The regulations have, however, also heaped more pressure on the correspondent banking network. According to PwC’s ‘Correspondence course: charting a future for US-dollar clearing and correspondent banking through analytics’ report, the regulations have come to impact the money transfer business, with poorer countries especially effected. Banks have been pulling their correspondent accounts and ending relationships as a result, with UK banks citing that they would need to close their operations if fines proposed by regulators to exposure to risky businesses are too much of a concern for the banks.
The research shows that the AML (anti-money laundering) and counter-terrorist financing rules, and their respective fines, place considerable risk barriers to banks seeking to engage in cross-border activity. Besides the risk of enforcement action and their penalties, there is also a push for increased scrutiny on the industry; leading to an ‘existential’ crisis, as hundreds of thousands of accounts have been closed since the introduction of AML reviews. The result, according to the consulting firm, is an undermining of the global financial system as the ability to transfer funds across borders for international trade is hampered.
The consultancy suggests a number of possible ways to retain the flow of trade while improving the oversight of correspondent accounts, which include an increased focus on data analytics, automated entity consolidation, alert risk scoring and new model-based approaches to transaction monitoring. These measures improve the ability to identify and manage risks and costs. Other changes could be to improve the coordination between compliance officers and front office relationship managers, allowing institutions to be more selective about their correspondent banking relationships.
Improving the collaboration between financial institutions may too improve the compliance process, by making correspondent banking more transparent, while improving the due diligence process. Examples of such a move include implementing the Swift’s KYC Registry, where all banks are active but are not engaging in competition. A focus on KYC might reduce the risks from false positives that follow from rules-based transaction monitoring, as it provides more context. Visualisation and other digital analytic tools may also reduce the number of false positives.
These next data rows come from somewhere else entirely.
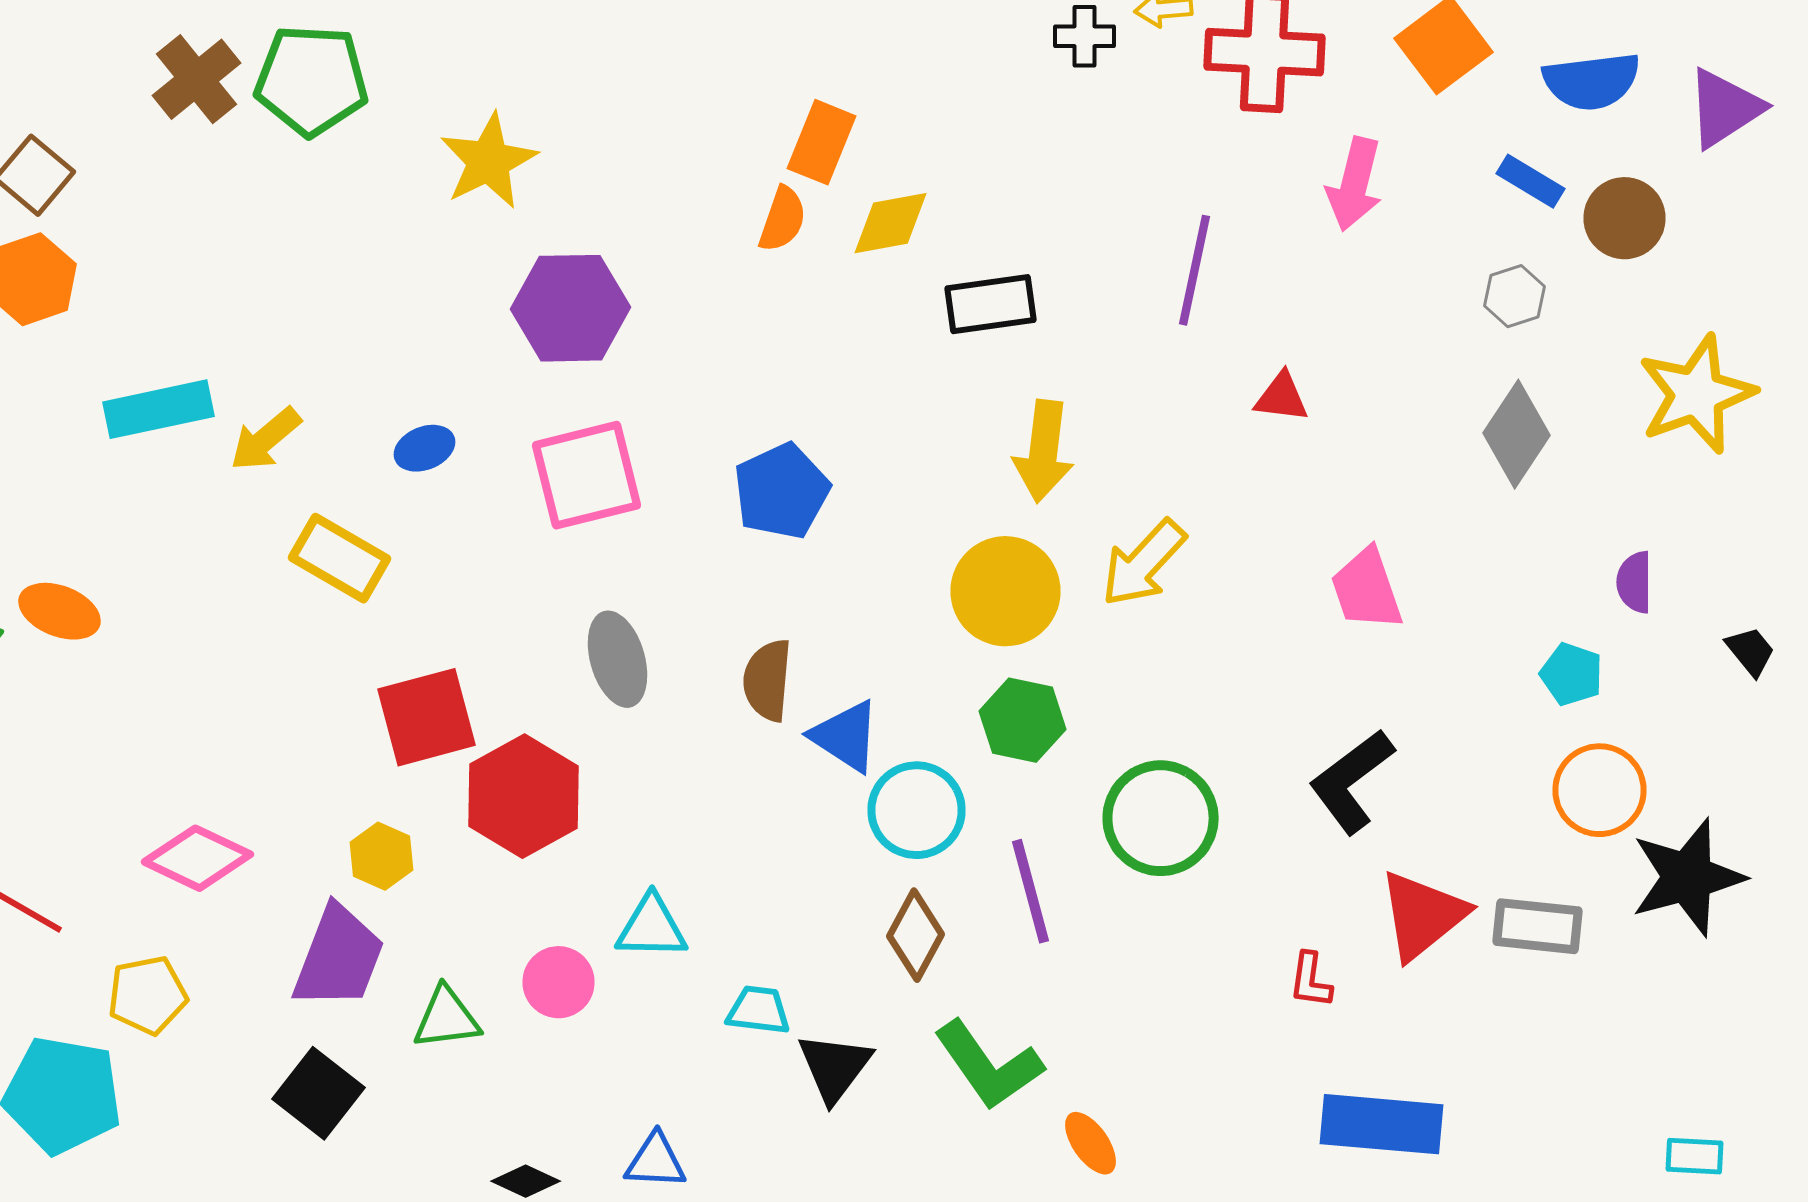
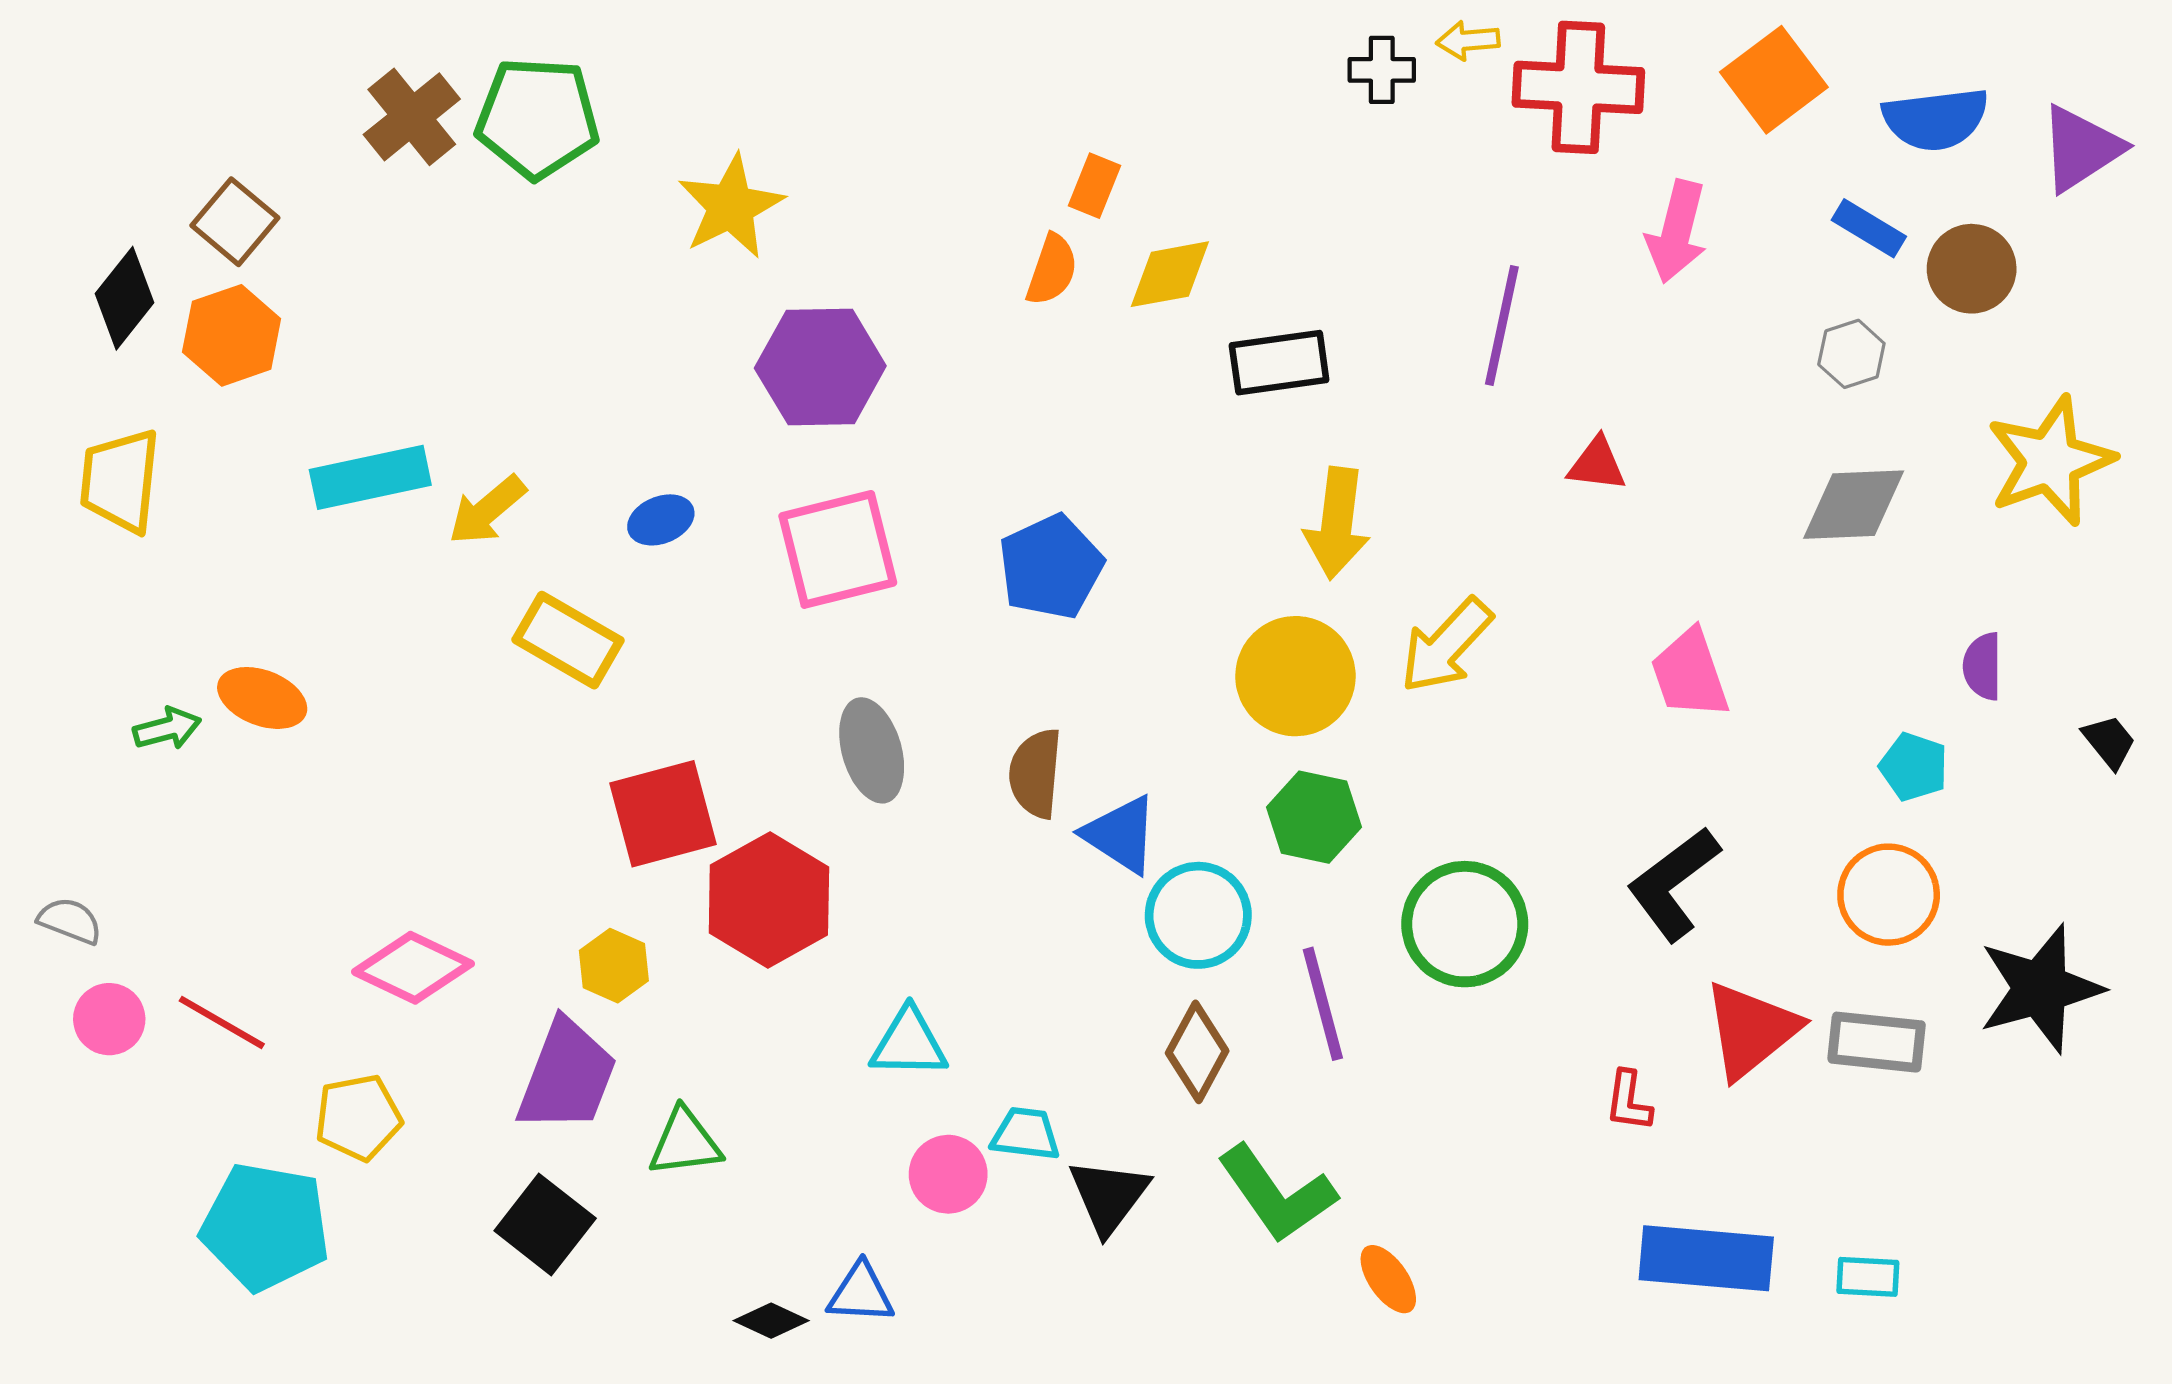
orange rectangle: (822, 142) -> (1094, 186), size x0.7
gray diamond: (1516, 434) -> (1854, 505), turned 54
orange circle: (1600, 790) -> (1889, 895), moved
pink circle: (558, 982) -> (948, 1174), moved
cyan rectangle: (1694, 1156) -> (1868, 1277), moved
blue triangle: (656, 1161) -> (861, 1293), moved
Other ways of reducing the compliance burden, according to the report, is a focus on factors related to underlying transactions that emanate from geographies deemed to be high risk. Models that provide a more nuanced way of dealing with potential violations, based on statistical models that increasingly escalate red flags based on context, allow investigations to prioritise and improve the efficiency of alerts. According to the reports, “Together these techniques can create a smaller pool of alerts to investigate while still providing sufficient coverage of the alerts that have the highest likelihood of being truly suspicious.”